◆◇◆「羽生善治の軌跡」◆◇◆
「将棋世界」2001年4月号掲載
「羽生善治の軌跡」というタイトルで毎月違う人が書くエッセイのうちの1回

「将棋の神様」という言葉がよく使われるけれど、ここで使われている「神様」というのは漠然とした比喩または気分で、実体はない。これは将棋にかぎらず、「神」という概念が定着していない日本人全体に共通していることなのだけれど(もっとも、「オーマイ、ゴッド」なんて簡単に叫ぶアメリカ人にとってもすでに「神」の実体はないのかもしれないが)、羽生はその「神」に実体を持ち込んだ。つまり、「将棋の神様」とは「将棋の法則」ないし「将棋の原理」のことだったのだ。
 卵がさきかヒヨコがさきか――、みたいな議論になってしまうけれど、神を持たない人間は目の前にいる相手に勝つこと以上のことを考えられない。相手に勝つこと以上のことを考えられない人間は神を知ることができない。

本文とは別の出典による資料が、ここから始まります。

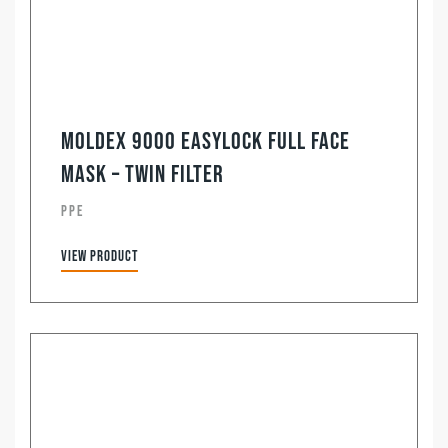
Moldex 9000 Easylock Full Face
Mask – Twin Filter
PPE
View product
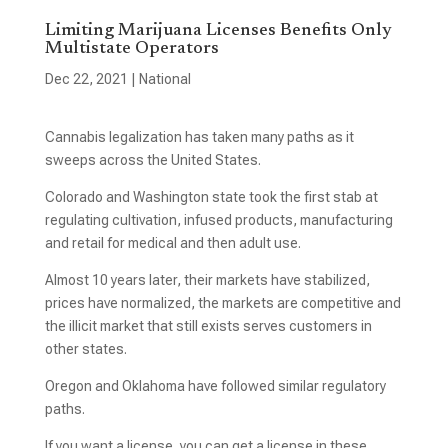
Limiting Marijuana Licenses Benefits Only
Multistate Operators
Dec 22, 2021
|
National
Cannabis legalization has taken many paths as it
sweeps across the United States.
Colorado and Washington state took the first stab at
regulating cultivation, infused products, manufacturing
and retail for medical and then adult use.
Almost 10 years later, their markets have stabilized,
prices have normalized, the markets are competitive and
the illicit market that still exists serves customers in
other states.
Oregon and Oklahoma have followed similar regulatory
paths.
If you want a license, you can get a license in these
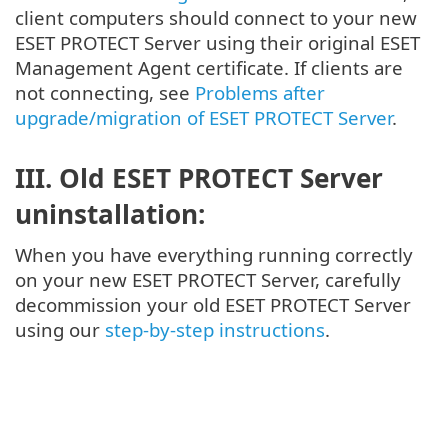
client computers should connect to your new
ESET PROTECT Server using their original ESET
Management Agent certificate. If clients are
not connecting, see
Problems after
upgrade/migration of ESET PROTECT Server
.
III. Old ESET PROTECT Server
uninstallation:
When you have everything running correctly
on your new ESET PROTECT Server, carefully
decommission your old ESET PROTECT Server
using our
step-by-step instructions
.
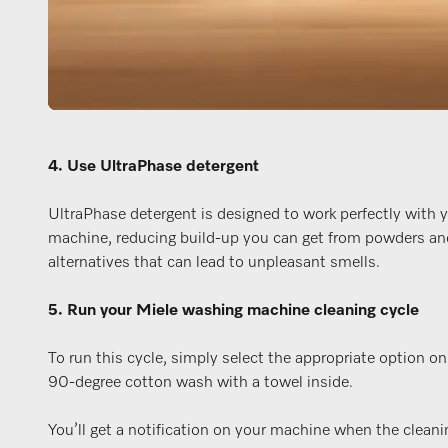
4. Use UltraPhase detergent
UltraPhase detergent is designed to work perfectly with 
machine, reducing build-up you can get from powders an
alternatives that can lead to unpleasant smells.
5. Run your Miele washing machine cleaning cycle
To run this cycle, simply select the appropriate option o
90-degree cotton wash with a towel inside.
You’ll get a notification on your machine when the cleanin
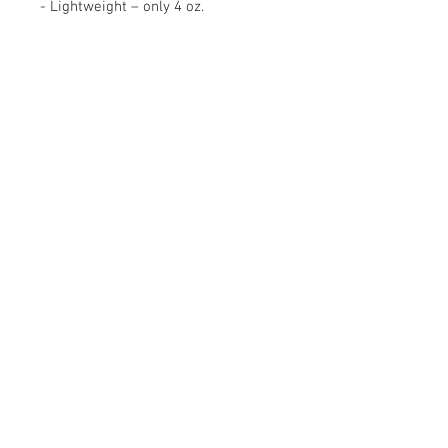
- Lightweight – only 4 oz.
Contact Us
16530 Ventura Blvd. Ste.206,
Encino, CA 91436
Tel:
(818) 381-5509
info@gyrovu.com
We
Accept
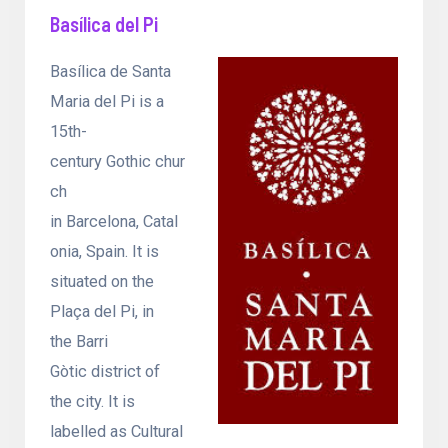
Basílica del Pi
Basílica de Santa
Maria del Pi is a
15th-
century Gothic chur
ch
in Barcelona, Catal
onia, Spain. It is
situated on the
Plaça del Pi, in
the Barri
Gòtic district of
the city. It is
labelled as Cultural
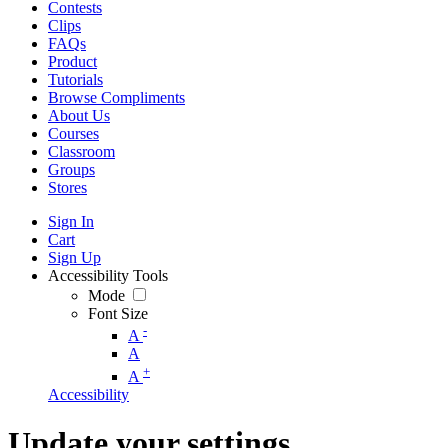
Contests
Clips
FAQs
Product
Tutorials
Browse Compliments
About Us
Courses
Classroom
Groups
Stores
Sign In
Cart
Sign Up
Accessibility Tools
Mode
Font Size
-
A
A
+
A
Accessibility
Update your settings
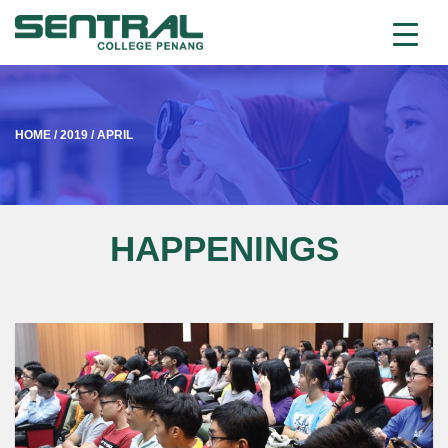
HOME
/
2019
/
APRIL
HAPPENINGS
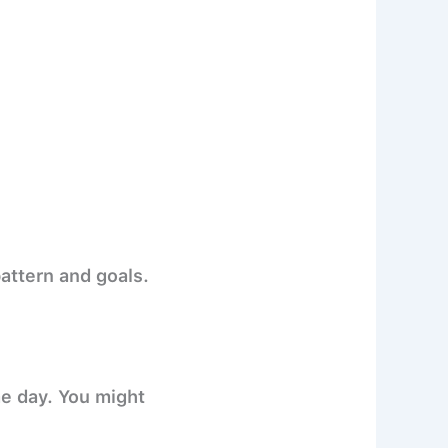
pattern and goals.
e day. You might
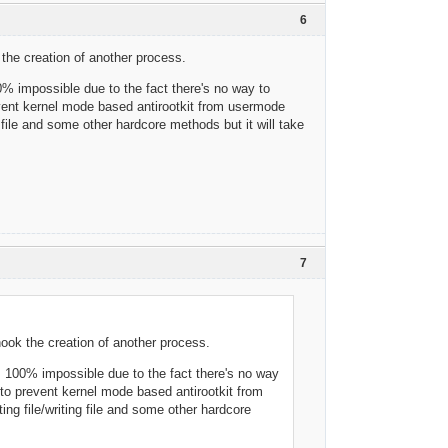
6
k the creation of another process.
% impossible due to the fact there's no way to
revent kernel mode based antirootkit from usermode
g file and some other hardcore methods but it will take
7
/hook the creation of another process.
s 100% impossible due to the fact there's no way
y to prevent kernel mode based antirootkit from
ing file/writing file and some other hardcore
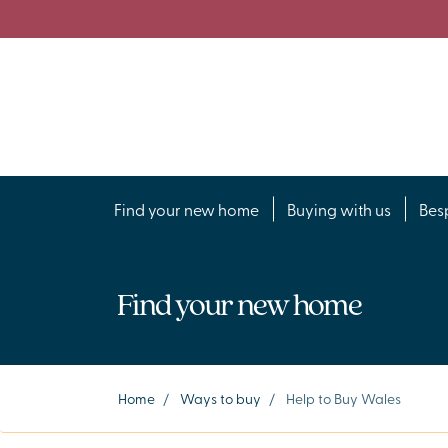
Find your new home
Buying with us
Bes
Find your new home
Home
/
Ways to buy
/
Help to Buy Wales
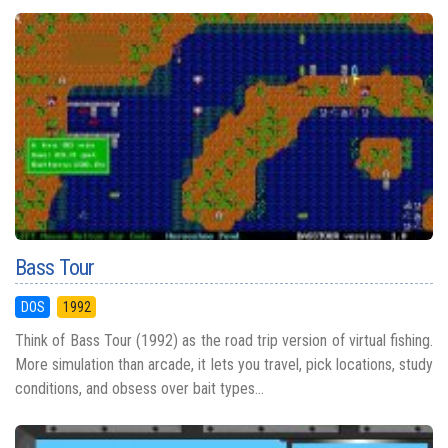
Bass Tour
DOS
1992
Think of Bass Tour (1992) as the road trip version of virtual fishing.
More simulation than arcade, it lets you travel, pick locations, study
conditions, and obsess over bait types...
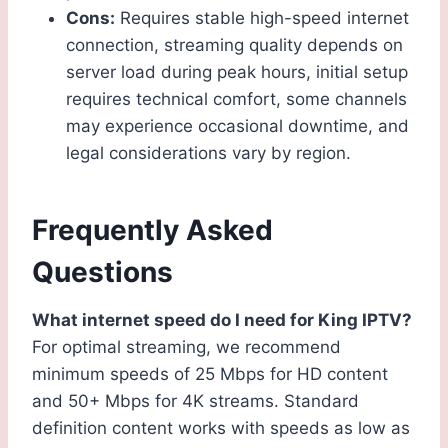
Cons:
Requires stable high-speed internet
connection, streaming quality depends on
server load during peak hours, initial setup
requires technical comfort, some channels
may experience occasional downtime, and
legal considerations vary by region.
Frequently Asked
Questions
What internet speed do I need for King IPTV?
For optimal streaming, we recommend
minimum speeds of 25 Mbps for HD content
and 50+ Mbps for 4K streams. Standard
definition content works with speeds as low as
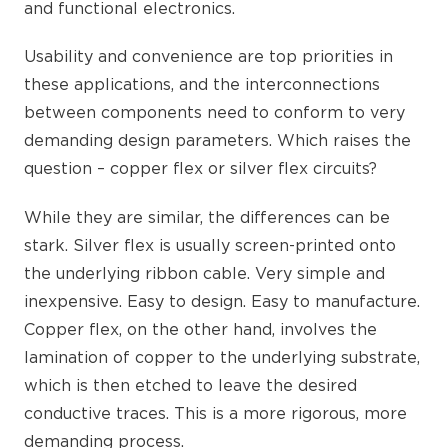
and functional electronics.
Usability and convenience are top priorities in
these applications, and the interconnections
between components need to conform to very
demanding design parameters. Which raises the
question – copper flex or silver flex circuits?
While they are similar, the differences can be
stark. Silver flex is usually screen-printed onto
the underlying ribbon cable. Very simple and
inexpensive. Easy to design. Easy to manufacture.
Copper flex, on the other hand, involves the
lamination of copper to the underlying substrate,
which is then etched to leave the desired
conductive traces. This is a more rigorous, more
demanding process.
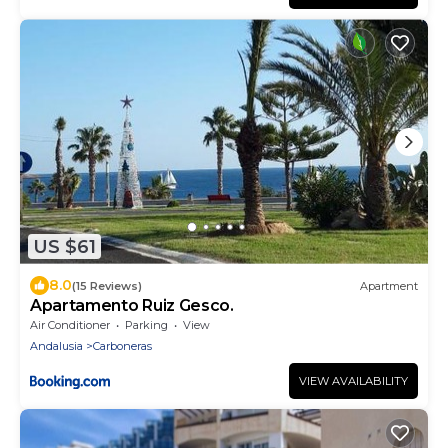
US $61
8.0
(15 Reviews)
Apartment
Apartamento Ruiz Gesco.
Air Conditioner
Parking
View
Andalusia
Carboneras
VIEW AVAILABILITY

 相手に勝っても負けても、いずれ両者は将棋というゲームの「原理」の中にいるのだ。「とにかくすべての相手、すべての対局に勝ちたい」と、ひたすらそれを思えば、自分が置かれている将棋というものに「原理がある」、ということがわかってくるかと言ったらそんなことはない。自分が置かれている世界に「原理がある」ということを知るのは、勝ちたいという願望とは全然別の次元の洞察力だ。
 しかしおそらく逆は可能だ。つまり、「将棋の原理を知りたい」と思うことによって、実際の対局に強くなる。なぜなら、すべての指し手は将棋の原理の中で起こっていることだからだ。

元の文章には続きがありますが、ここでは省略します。